First off: Not sure what you mean by 'simplified' vs 'traditional' train wreck... Japanese is not Chinese.

There is only one standard set of characters, which includes a few simplifications decided after the war (学 etc): nobody uses old-style characters in daily life. So that part is settled.

Japanese code points are overall the same as Chinese traditional ones, with many small differences (aforementioned simplifications from the 1946 kanji revision). If you want to use a Chinese font to write Japanese text, you will indeed need to use one that supports traditional characters (traditional and simplified characters use different unicode code points, btw).

But in addition to the set of Japan-specific reformed kanji, this Chinese font is unlikely to support kana: reformed kanji would appear weird (/archaic-looking) and another font would be substituted for kana, with a less than optimal visual result. So unless you are writing a very small piece of text and there is a very specific reason you want some Chinese font, you should probably stay away from them.

In conclusion: best stick with Japanese fonts for regular Japanese text. Also best not to go too much into exotic fonts unless you know exactly what you are doing. To give you an idea, many Japanese fonts that foreigner like to use ("because they look pretty") end up feeling to a Japanese, the way Comic Sans feels to a Western designer.

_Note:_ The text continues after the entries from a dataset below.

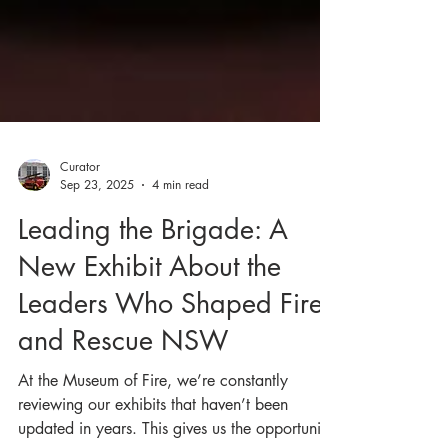
Curator
Sep 23, 2025
4 min read
Leading the Brigade: A
New Exhibit About the
Leaders Who Shaped Fire
and Rescue NSW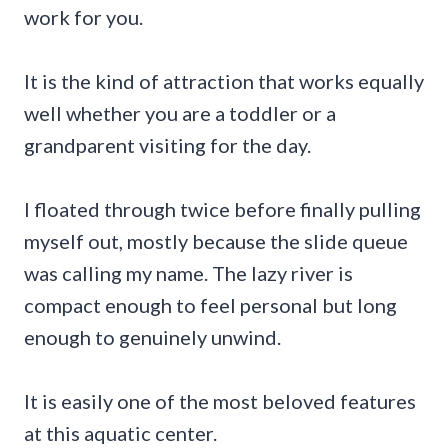
work for you.
It is the kind of attraction that works equally
well whether you are a toddler or a
grandparent visiting for the day.
I floated through twice before finally pulling
myself out, mostly because the slide queue
was calling my name. The lazy river is
compact enough to feel personal but long
enough to genuinely unwind.
It is easily one of the most beloved features
at this aquatic center.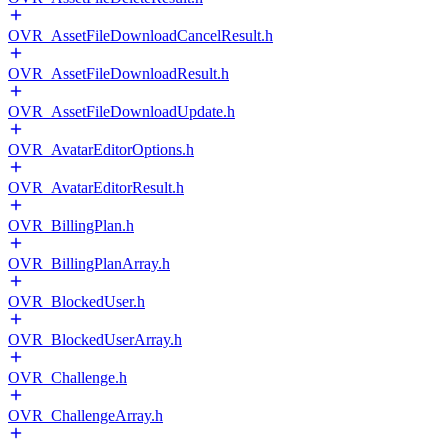
OVR_AssetFileDownloadCancelResult.h
OVR_AssetFileDownloadResult.h
OVR_AssetFileDownloadUpdate.h
OVR_AvatarEditorOptions.h
OVR_AvatarEditorResult.h
OVR_BillingPlan.h
OVR_BillingPlanArray.h
OVR_BlockedUser.h
OVR_BlockedUserArray.h
OVR_Challenge.h
OVR_ChallengeArray.h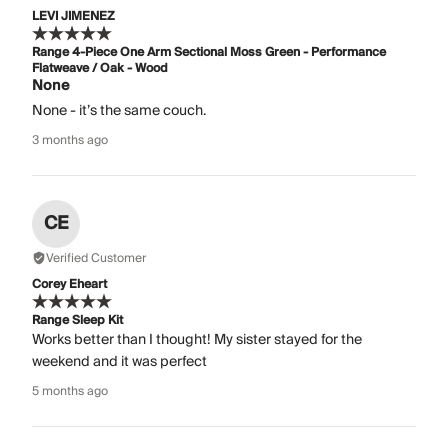
LEVI JIMENEZ
Range 4-Piece One Arm Sectional Moss Green - Performance
Flatweave / Oak - Wood
None
None - it’s the same couch.
3 months ago
CE
Verified Customer
Corey Eheart
Range Sleep Kit
Works better than I thought! My sister stayed for the
weekend and it was perfect
5 months ago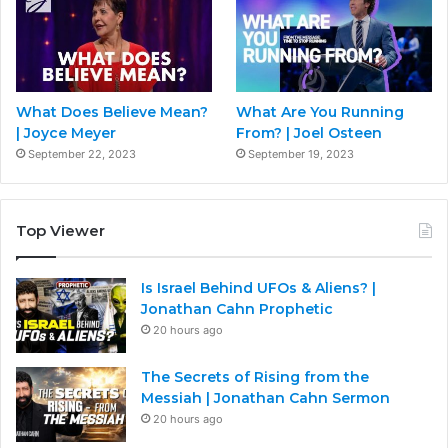
What Does Believe Mean?
What Are You Running
| Joyce Meyer
From? | Joel Osteen
September 22, 2023
September 19, 2023
Top Viewer
Is Israel Behind UFOs & Aliens? |
Jonathan Cahn Prophetic
20 hours ago
The Secrets of Rising from the
Messiah | Jonathan Cahn Sermon
20 hours ago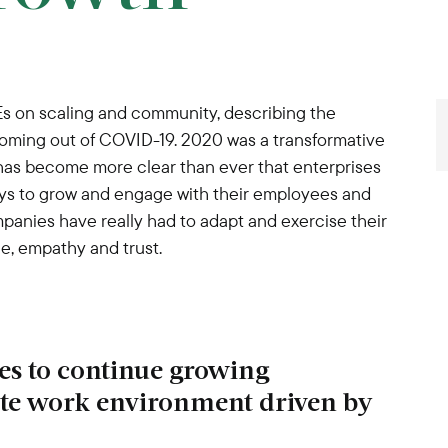
Es on scaling and community, describing the
oming out of COVID-19. 2020 was a transformative
t has become more clear than ever that enterprises
ays to grow and engage with their employees and
panies have really had to adapt and exercise their
e, empathy and trust.
ies to continue growing
ote work environment driven by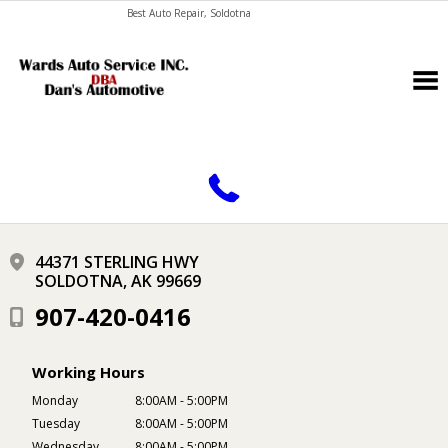
Best Auto Repair, Soldotna
CONTACT US
44371 STERLING HWY
SOLDOTNA, AK 99669
907-420-0416
Working Hours
Monday
8:00AM - 5:00PM
Tuesday
8:00AM - 5:00PM
Wednesday
8:00AM - 5:00PM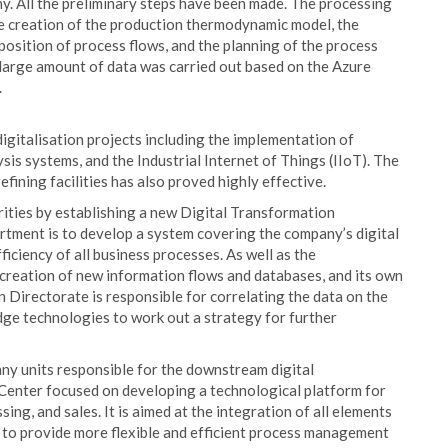
. All the preliminary steps have been made. The processing
he creation of the production thermodynamic model, the
osition of process flows, and the planning of the process
 large amount of data was carried out based on the Azure
.
igitalisation projects including the implementation of
sis systems, and the Industrial Internet of Things (IIoT). The
 refining facilities has also proved highly effective.
orities by establishing a new Digital Transformation
rtment is to develop a system covering the company’s digital
iciency of all business processes. As well as the
creation of new information flows and databases, and its own
n Directorate is responsible for correlating the data on the
dge technologies to work out a strategy for further
ny units responsible for the downstream digital
 Center focused on developing a technological platform for
ing, and sales. It is aimed at the integration of all elements
er to provide more flexible and efficient process management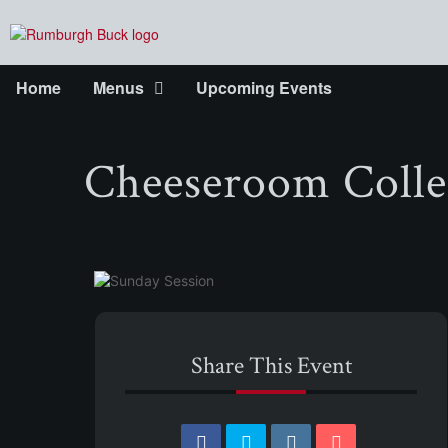
Home
Menus
Upcoming Events
Cheeseroom Colle
Share This Event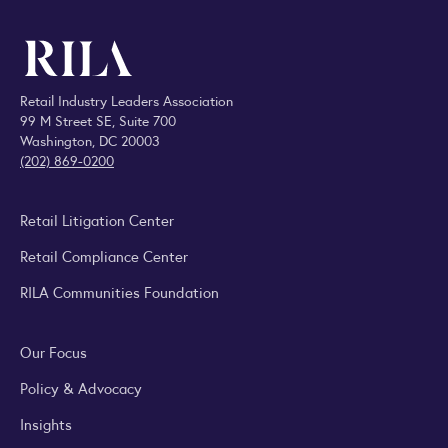
Retail Industry Leaders Association
99 M Street SE, Suite 700
Washington, DC 20003
(202) 869-0200
Retail Litigation Center
Retail Compliance Center
RILA Communities Foundation
Our Focus
Policy & Advocacy
Insights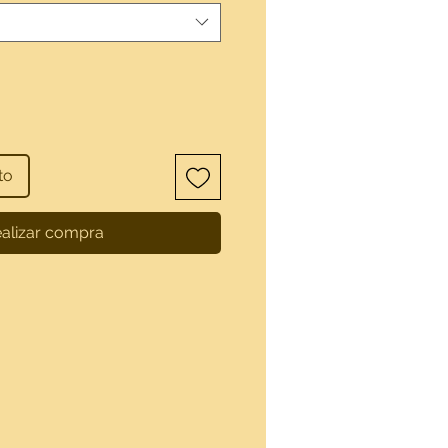
to
alizar compra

Hiragino is one of the most respected foundry in Japan (not the font family, btw, that'd be "Mincho" or "Kaku"): people used to have to purchase their fonts on the side (for large amounts of money) until Apple started packaging them in OS X, so you can't go wrong with Hiragino Mincho/Kaku (serif or sans, depending on what you are doing with it).


There was a different question on Japanese typography, which in the meantime has been moved to a different site, so this question might be regarded off-topic for this site.

In any case, Chinese fonts are quite different in style from Japanese fonts, even though both languages have a large overlap. My recommendation would be to stick to fonts, which are designed for Japanese, be that Hiragino or otherwise. (I don't know how many Japanese fonts your operating system provides, but there are a handful of usable free Japanese fonts available.)

I am not sure what the "N" stands for, but apparently it supports the relatively new JIS X 0213:2004 standard, so I guess "N" means "new". (It appears though, that only 168 characters have changed shape in this new JIS2004 standard, so you'd probably be safe using either version.)